In the other hand, many operators must honor their prior commitments to offer mobile services in rural areas through the USO programs. When several aspects, including geographical and economical concerns made it difficult to deploy traditional microwave or wireline technology, satellite technologies were always a good, reliable alternative. But to make matters worse, many regions are now lacking satellite transponder capacity!
Your Bail-Out is Here!
More than ever, and certainly until circumstances ease, operators need a technology to expand capacity while controlling CAPEX and OPEX.
Considering Optimization, Compression and Aggregation (OCA) solution allows mobile operators to handle more traffic without any infrastructure upgrade investment. OPEX reduction and CAPEX kept under tight control, isn't that appealing?

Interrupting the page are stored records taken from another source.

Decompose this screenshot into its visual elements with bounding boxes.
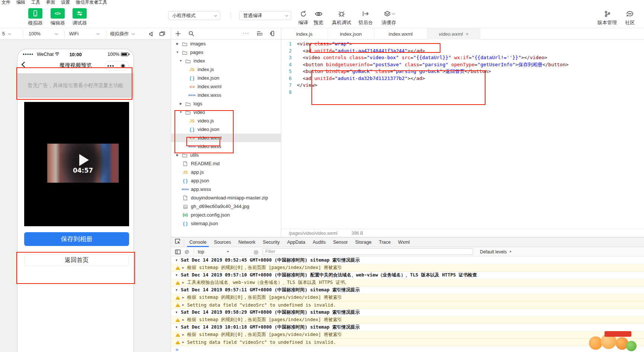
log-levels-select[interactable]: Default levels▼ [480,247,512,256]
mute-button[interactable] [149,28,155,39]
tree-item-sitemap.json[interactable]: { }sitemap.json [171,219,281,228]
console-log-row-warn[interactable]: !▶根据 sitemap 的规则[0]，当前页面 [pages/index/in… [171,316,644,324]
code-line-8[interactable]: 8 [281,89,644,96]
remote-debug-button[interactable]: 真机调试 [330,9,353,26]
minimize-target-icon[interactable]: ◉ [117,61,129,70]
collapse-arrow-icon[interactable]: ▶ [182,266,187,269]
more-dots-icon[interactable]: ●●● [105,64,117,68]
tab-index-wxml[interactable]: index.wxml [374,28,427,39]
tree-item-index.wxml[interactable]: < >index.wxml [171,82,281,91]
code-editor[interactable]: 1<view class="wrap">2 <ad unitId="adunit… [281,39,644,229]
version-manage-button[interactable]: 版本管理 [596,9,618,26]
collapse-arrow-icon[interactable]: ▶ [182,333,187,336]
play-icon[interactable] [79,154,89,166]
collapse-arrow-icon[interactable]: ▶ [182,303,187,307]
video-thumbnail[interactable]: 04:57 [47,144,119,183]
clear-console-icon[interactable]: ⊘ [185,247,189,256]
console-tab-appdata[interactable]: AppData [283,237,309,247]
console-log-row-warn[interactable]: !▶根据 sitemap 的规则[0]，当前页面 [pages/video/vi… [171,294,644,301]
chevron-right-icon[interactable]: ▶ [179,102,183,105]
inspect-element-icon[interactable] [171,238,184,246]
menu-settings[interactable]: 设置 [61,0,70,5]
console-tab-console[interactable]: Console [186,237,210,247]
console-tab-security[interactable]: Security [259,237,283,247]
console-tab-storage[interactable]: Storage [352,237,375,247]
clear-cache-button[interactable]: 清缓存 [379,9,399,26]
compile-button[interactable]: 编译 [295,9,311,26]
debugger-button[interactable]: 调试器 [71,8,89,26]
code-line-4[interactable]: 4 <button bindgetuserinfo="postSave" cla… [281,61,644,68]
close-icon[interactable]: × [466,31,469,37]
tree-item-video[interactable]: ▼video [171,108,281,116]
console-log-row-warn[interactable]: !▶Setting data field "videoSrc" to undef… [171,301,644,309]
collapse-arrow-icon[interactable]: ▶ [182,340,187,344]
chevron-right-icon[interactable]: ▶ [176,42,179,45]
tree-item-README.md[interactable]: README.md [171,159,281,168]
new-file-button[interactable] [175,31,181,38]
console-log-row-group[interactable]: ▼Sat Dec 14 2019 09:57:11 GMT+0800 (中国标准… [171,287,644,294]
editor-button[interactable]: </> 编辑器 [49,8,67,26]
tree-item-index.json[interactable]: { }index.json [171,74,281,82]
tab-index-js[interactable]: index.js [281,28,328,39]
tree-item-app.json[interactable]: { }app.json [171,176,281,185]
tree-item-app.wxss[interactable]: wxssapp.wxss [171,185,281,193]
network-select[interactable]: WiFi [69,28,103,39]
simulate-action-select[interactable]: 模拟操作 [110,28,144,39]
menu-tools[interactable]: 工具 [31,0,40,5]
collapse-all-icon[interactable] [269,31,275,38]
menu-edit[interactable]: 编辑 [16,0,25,5]
code-line-6[interactable]: 6 <ad unitId="adunit-da32b7d1121377b2"><… [281,75,644,82]
console-log-row-warn[interactable]: !▶工具未校验合法域名、web-view（业务域名）、TLS 版本以及 HTTP… [171,279,644,287]
expand-arrow-icon[interactable]: ▼ [176,259,181,262]
console-tab-audits[interactable]: Audits [309,237,329,247]
console-log-row-warn[interactable]: !▶根据 sitemap 的规则[0]，当前页面 [pages/video/vi… [171,331,644,339]
tab-index-json[interactable]: index.json [328,28,374,39]
tree-item-video.wxss[interactable]: wxssvideo.wxss [171,142,281,151]
preview-button[interactable]: 预览 [310,9,327,26]
code-line-2[interactable]: 2 <ad unitId="adunit-aa47148441f3a244"><… [281,48,644,55]
mode-select[interactable]: 小程序模式 [168,11,220,20]
device-select[interactable]: 5 [2,28,20,39]
tree-item-index.js[interactable]: JSindex.js [171,65,281,74]
eye-icon[interactable]: ◎ [254,247,258,256]
expand-arrow-icon[interactable]: ▼ [176,273,181,277]
console-log-row-warn[interactable]: !▶根据 sitemap 的规则[0]，当前页面 [pages/index/in… [171,264,644,272]
save-to-album-button[interactable]: 保存到相册 [24,232,129,246]
menu-file[interactable]: 文件 [1,0,10,5]
expand-arrow-icon[interactable]: ▼ [176,311,181,314]
capsule-menu[interactable]: ●●● ◉ [105,61,129,70]
chevron-down-icon[interactable]: ▼ [179,111,183,114]
console-tab-wxml[interactable]: Wxml [394,237,413,247]
tree-item-douyindownload-miniapp-master.zip[interactable]: douyindownload-miniapp-master.zip [171,193,281,202]
collapse-arrow-icon[interactable]: ▶ [182,296,187,299]
back-to-home-button[interactable]: 返回首页 [24,255,129,266]
expand-arrow-icon[interactable]: ▼ [176,288,181,292]
community-button[interactable]: 社区 [622,9,638,26]
outline-icon[interactable] [257,31,263,38]
context-select[interactable]: top▼ [198,247,230,256]
console-tab-network[interactable]: Network [235,237,259,247]
tree-item-index.wxss[interactable]: wxssindex.wxss [171,91,281,99]
tree-item-project.config.json[interactable]: {o}project.config.json [171,211,281,219]
console-log-row-warn[interactable]: !▶Setting data field "videoSrc" to undef… [171,339,644,346]
tree-item-video.wxml[interactable]: < >video.wxml [171,134,281,142]
console-log-row-group[interactable]: ▼Sat Dec 14 2019 09:52:45 GMT+0800 (中国标准… [171,257,644,264]
tree-item-index[interactable]: ▼index [171,57,281,65]
console-tab-sensor[interactable]: Sensor [329,237,352,247]
tree-item-video.js[interactable]: JSvideo.js [171,116,281,125]
console-log-row-group[interactable]: ▼Sat Dec 14 2019 10:01:18 GMT+0800 (中国标准… [171,324,644,331]
tree-item-utils[interactable]: ▶utils [171,151,281,159]
collapse-arrow-icon[interactable]: ▶ [182,318,187,321]
tree-item-logs[interactable]: ▶logs [171,99,281,108]
code-line-1[interactable]: 1<view class="wrap"> [281,41,644,48]
detach-window-button[interactable] [159,28,165,39]
video-player[interactable]: 04:57 [24,102,129,226]
tree-item-app.js[interactable]: JSapp.js [171,168,281,176]
chevron-down-icon[interactable]: ▼ [179,59,183,63]
menu-devtools[interactable]: 微信开发者工具 [76,0,107,5]
tree-item-video.json[interactable]: { }video.json [171,125,281,134]
chevron-down-icon[interactable]: ▼ [176,51,179,54]
console-tab-sources[interactable]: Sources [210,237,235,247]
code-line-7[interactable]: 7</view> [281,82,644,89]
tree-item-pages[interactable]: ▼pages [171,48,281,57]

A Mobile Operator in Africa was recently planning to offer 3G services. The deployment plan required 172 3G Node Bs for a total of 221xE1. The operator had already deployed four (4) STM-1 rings for its GSM network and was faced with two options: either acquire four (4) additional STM-1s OR optimize the GSM network to free existing E1s. After careful consideration the choice was obvious: optimizing the existing infrastructure would yield a $5M savings in OPEX over three years. This option offered a wealthy business case and allowed the operator to reduce its four hundreds (400) E1s to one-hundred-seventy-two (172), freeing over 50% of its existing E1s capacity - in just a few weeks. No impact on Qos; no subscribers churn; and the competitive advantage of offering 3G services before its competitors. Suffice to say, in just a few months the operator observed a significant gain of market share.
A win-win solution to surviving this credit crunch!
It is now clearer than ever: there is a way to ensure profitability in difficult financial times. Yes, all-you-can-eat service plans can still be launched, as well as premium mobile services. Today's networks don't need any major forklift upgrades to deliver more services, accommodate more subscribers or reach out to remote subscribers.
Optimization and Compression solutions deliver additional capacity without significant investment, and the payback is extremely quick! It is definitely time to capitalize on existing assets and leverage existing infrastructure. Enjoy a few more years without worrying about major investments on your current network. Keep your customers happy while the credit crunch period fades away… and ensure revenues keep growing!